» WHAT IS NEEDED
Repeat, exactly as they appear, the lines from the one with "les enchères, à votre compte." through the last line of the entries below, but none of the pictures.

========================

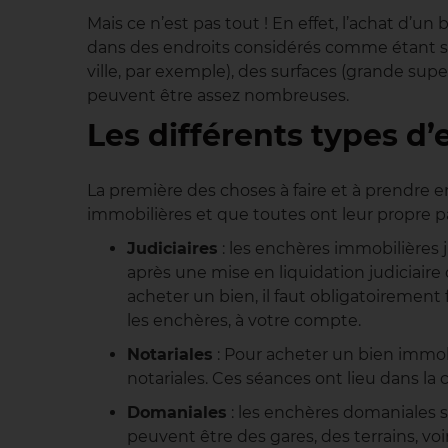
Mais ce n’est pas tout ! En effet, l’achat d’u
dans des endroits considérés comme étant sat
ville, par exemple), des surfaces (grande supe
peuvent être assez nombreuses.
Les différents types d
La première des choses à faire et à prendre en
immobilières et que toutes ont leur propre par
Judiciaires
: les enchères immobilières j
après une mise en liquidation judiciaire o
acheter un bien, il faut obligatoirement f
les enchères, à votre compte.
Notariales
: Pour acheter un bien immob
notariales. Ces séances ont lieu dans l
Domaniales
: les enchères domaniales s
peuvent être des gares, des terrains, v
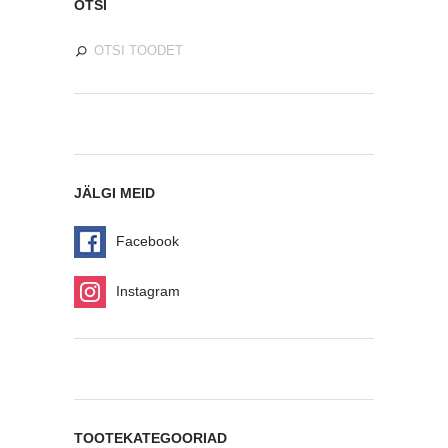
OTSI
JÄLGI MEID
Facebook
Instagram
TOOTEKATEGOORIAD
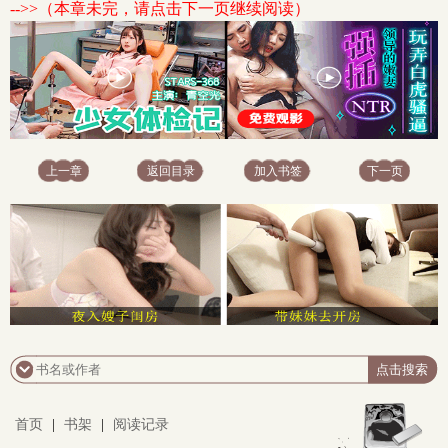
-->>（本章未完，请点击下一页继续阅读）
上一章
返回目录
加入书签
下一页
首页
|
书架
|
阅读记录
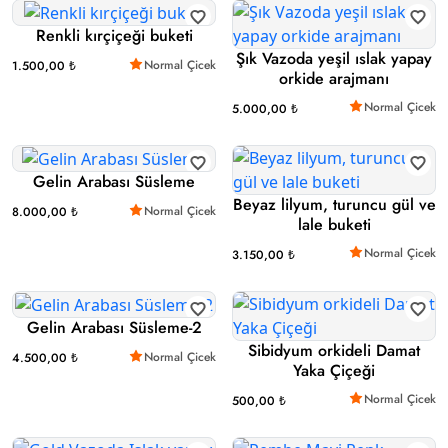
Renkli kırçiçeği buketi
Şık Vazoda yeşil ıslak yapay
Normal Çicek
1.500,00 ₺
orkide arajmanı
Normal Çicek
5.000,00 ₺
Gelin Arabası Süsleme
Beyaz lilyum, turuncu gül ve
Normal Çicek
8.000,00 ₺
lale buketi
Normal Çicek
3.150,00 ₺
Gelin Arabası Süsleme-2
Sibidyum orkideli Damat
Normal Çicek
4.500,00 ₺
Yaka Çiçeği
Normal Çicek
500,00 ₺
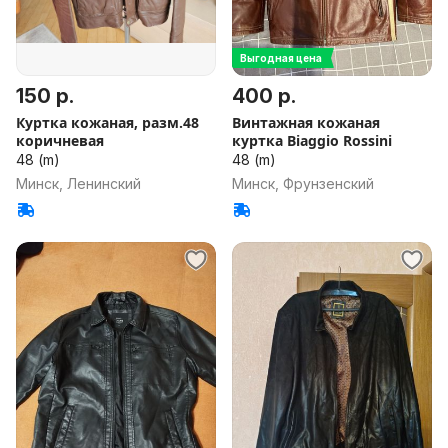
Выгодная цена
150 р.
400 р.
Куртка кожаная, разм.48
Винтажная кожаная
коричневая
куртка Biaggio Rossini
48 (m)
48 (m)
Минск, Ленинский
Минск, Фрунзенский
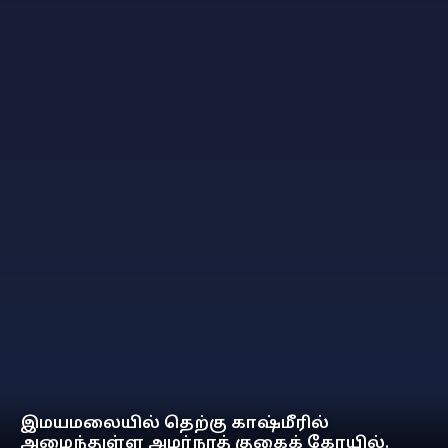
இமயமலையில் தெற்கு காஷ்மீரில்
அமைந்துள்ள அமர்நாத் குகைக் கோயில்.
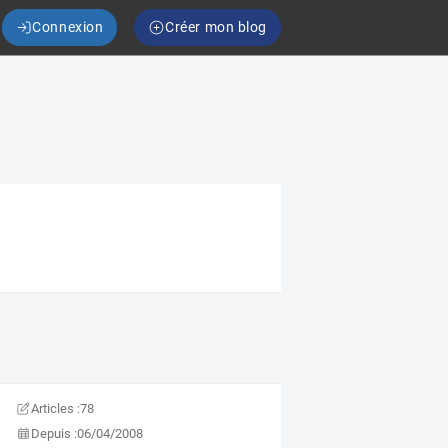
Connexion
Créer mon blog
Articles :
78
Depuis :
06/04/2008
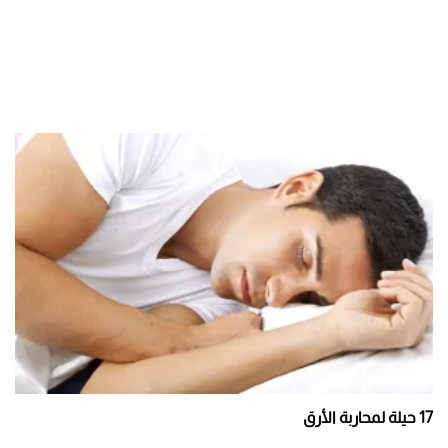
17 حيلة لمحاربة الأرق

========================

» OUTPUT OF THE EXERCISE
les enchères, à votre compte.
Notariales
: Pour acheter un bien immob
notariales. Ces séances ont lieu dans l
Domaniales
: les enchères domaniales s
peuvent être des gares, des terrains, v
OTSI
JÄLGI MEID
Facebook
Instagram
TOOTEKATEGOORIAD
-->>（本章未完，请点击下一页继续阅读）
上一章
返回目录
加入书签
下一页
首页
|
书架
|
阅读记录
Renkli kırçiçeği buketi
Şık Vazoda yeşil ıslak yapay
Normal Çicek
1.500,00 ₺
orkide arajmanı
Normal Çicek
5.000,00 ₺
Gelin Arabası Süsleme
Beyaz lilyum, turuncu gül ve
Normal Çicek
8.000,00 ₺
lale buketi
Normal Çicek
3.150,00 ₺
Gelin Arabası Süsleme-2
Sibidyum orkideli Damat
Normal Çicek
4.500,00 ₺
Yaka Çiçeği
Normal Çicek
500,00 ₺
Выгодная цена
150 р.
400 р.
Куртка кожаная, разм.48
Винтажная кожаная
коричневая
куртка Biaggio Rossini
48 (m)
48 (m)
Минск, Ленинский
Минск, Фрунзенский
இமயமலையில் தெற்கு காஷ்மீரில்
அமைந்துள்ள அமர்நாத் குகைக் கோயில்.
Connexion
Créer mon blog
Articles :
78
Depuis :
06/04/2008
17 حيلة لمحاربة الأرق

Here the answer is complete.